Thursday, August 09, 2007

Goddess Conference postscript



I wanted to close these posts on the Goddess Conference with a note about two events connected with the Conference, Caroline Probyn's exhibition and Alessandra Belloni's drama on the Black Madonna.

Caroline was asked to paint a Goddess for each of the eight festivals of the wheel of the year to hang over the altar in the Goddess Temple. She writes, "The opportunity to paint them was brought to me by a friend and priestess of the Goddess temple and it was only in the process of painting that I began to experience a tangible presence beyond myself that then became my inspiration for the rest of the cycle. As such, these paintings were a gift to me from the ‘beyond’! "

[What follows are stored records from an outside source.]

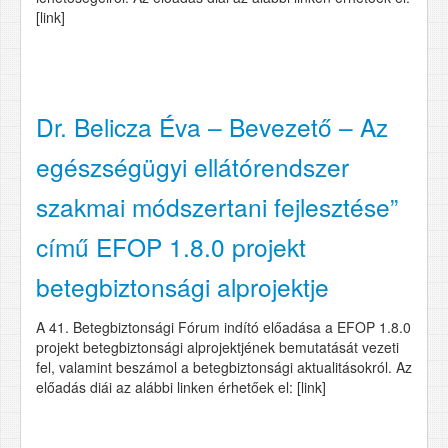
[link]
Dr. Belicza Éva – Bevezető – Az
egészségügyi ellátórendszer
szakmai módszertani fejlesztése”
című EFOP 1.8.0 projekt
betegbiztonsági alprojektje
A 41. Betegbiztonsági Fórum indító előadása a EFOP 1.8.0
projekt betegbiztonsági alprojektjének bemutatását vezeti
fel, valamint beszámol a betegbiztonsági aktualitásokról. Az
előadás diái az alábbi linken érhetőek el: [link]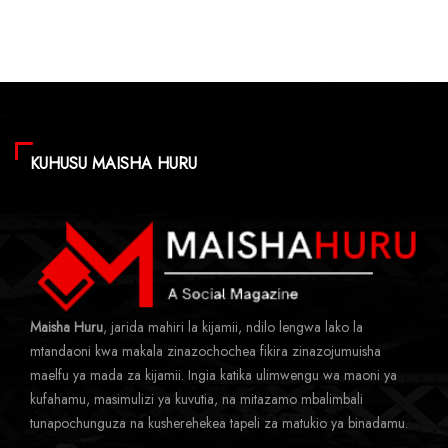
KUHUSU MAISHA HURU
Maisha Huru
, jarida mahiri la kijamii, ndilo lengwa lako la
mtandaoni kwa makala zinazochochea fikira zinazojumuisha
maelfu ya mada za kijamii. Ingia katika ulimwengu wa maoni ya
kufahamu, masimulizi ya kuvutia, na mitazamo mbalimbali
tunapochunguza na kusherehekea tapeli za matukio ya binadamu.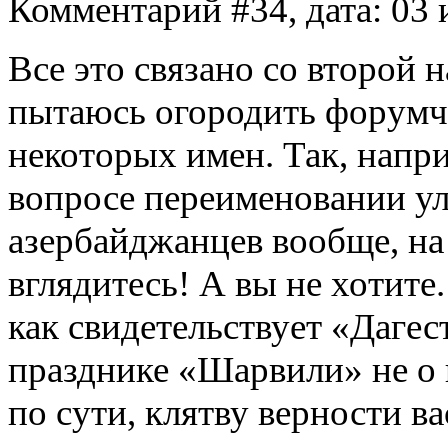
Комментарий #34, дата: 03 
Все это связано со второй
пытаюсь огородить форумч
некоторых имен. Так, напр
вопросе переименовании ул
азербайджанцев вообще, на 
вглядитесь! А вы не хотите.
как свидетельствует «Дагес
празднике «Шарвили» не о 
по сути, клятву верности в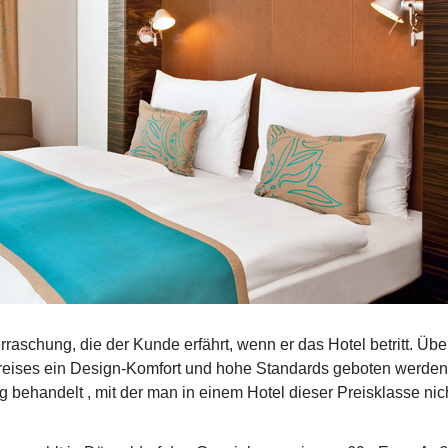
rraschung, die der Kunde erfährt, wenn er das Hotel betritt. Üb
Preises ein Design-Komfort und hohe Standards geboten werden.
 behandelt , mit der man in einem Hotel dieser Preisklasse nic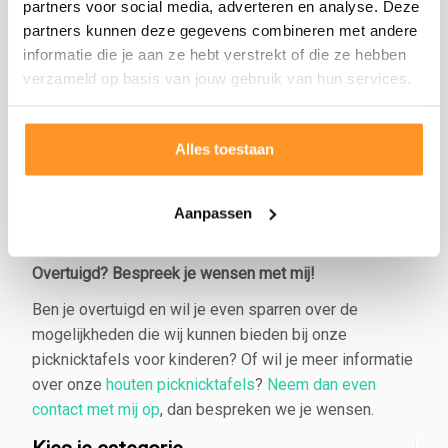
partners voor social media, adverteren en analyse. Deze
Stevige, robuuste houten tuinmeubels
partners kunnen deze gegevens combineren met andere
informatie die je aan ze hebt verstrekt of die ze hebben
Verder zijn onze picknicktafels robuust, een
verzameld op basis van jouw gebruik van hun services.
kinderfeestje overleven ze dus met gemak. Deze
picknicktafels worden gemaakt van eikenhout dat wij
“vers van de stam zagen”. Vervolgens bewerken we
Alles toestaan
het hout in onze traditionele zagerij tot een robuuste
eiken kinder picknicktafel. Kortom, een mooi stukje
Hollands vakwerk. Kies voor een duurzame oplossing
Aanpassen
die jarenlang mee gaat!
Overtuigd? Bespreek je wensen met mij!
Ben je overtuigd en wil je even sparren over de
mogelijkheden die wij kunnen bieden bij onze
picknicktafels voor kinderen? Of wil je meer informatie
over onze
houten picknicktafels
?
Neem dan even
contact met mij op
, dan bespreken we je wensen.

The result of her inspiration are the paintings that were beautifully displayed in the Miracles Room in the Glastonbury Courtyard. To enter the sacred space she created was to be enfolded in the living presence of the Goddesses - a truly healing experience. She writes, "Perhaps these works will act as a mirror, bringing you closer to her aspects within yourself. That is my hope. So please don’t look for her in the paints on the canvas or in the beautiful cloths that shroud her different forms ... you won’t find her there, though Her name can be heard through all of those things. The truth of her living presence breathes in the Silence of your own heart. Listen for her there and honour her, because our world really needs her just now ..."

Alessandra's powerful singing to the sound of the tambourine and her dances are well known. It was a delight to spend a last evening in Glastonbury at a sacred drama at which the story of the Black Madonna was beautifully expounded through her song and through dance. The Black Madonna tradition includes black and enthroned representations of the mother and child. Most are from the 12th to 15th centuries. Stephen Benko says, "The Black Madonna is the ancient earth-goddess converted to Christianity." His argument begins by noting that many goddesses were pictured as black, among them Artemis of Ephesus, Isis, Ceres, and others. Ceres, the Roman goddess of agricultural fertility is particularly important. Her Greek equivalent, Demeter, derives from Ge-meter or Earth Mother. The best fertile soil is black in color and the blacker it is, the more suited it is for agriculture.